In “The Mark of the Rani”, his and the Rani’s priorities are clear. While the Master spends the whole time obsessing over the most fitting way to kill the Doctor, the Rani rolls her eyes and gets on with the actual work of trying to conquer the universe.
When she runs into the Doctor again in “Time and the Rani”, she quickly captures and takes advantage of a discombobulated post-regeneration Doctor so she can use his genius to finish her plan. But while the Master would get an absolute kick out of having the Doctor as his puppet, the Rani spends her time irritated and impatient with the whole thing.
So, if she’s been following the Doctor around time and space for a while, we can trust that this is about more than vengeance. The Master might go through Time and Space, building a virtual afterlife to create a Cyberman army to give the Doctor as a present while screaming “Notice me!”, but that is not the Rani’s style.
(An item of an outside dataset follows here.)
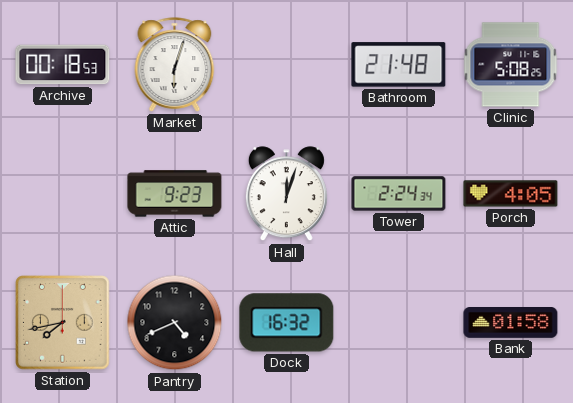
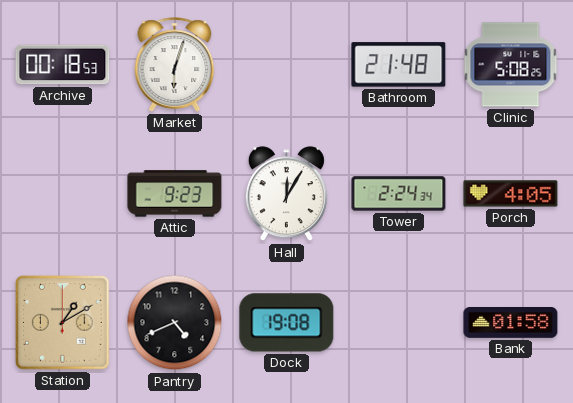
Hall: 12:03 -> 12:05
Station: 7:43 -> 1:10
Dock: 16:32 -> 19:08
With the titles of the final two-parter, “Wish World” and “The Reality War”, we can safely guess that the destruction of planet Earth is merely a byproduct on the way to conquering reality itself.
But there is an added twist in the tale…
A Rani and The Rani
Our first real clue to the identity of the Rani is when she starts regenerating. But this is not just any regeneration. Whatever happened to make the Fourteenth and Fifteenth Doctor’s “bi-regenerate” in “The Giggle”, it seems to have had wider repercussions, because as the Rani regenerates she splits into two.
Now what’s interesting here is that normally in any multi-incarnation Time Lord encounter, there is an established dynamic. Namely, bickering. Put Missy and the Master, or any two given Doctors in a room and they will be immediately start sniping at each other in an attempt to assert dominance. That and maybe flirting a bit.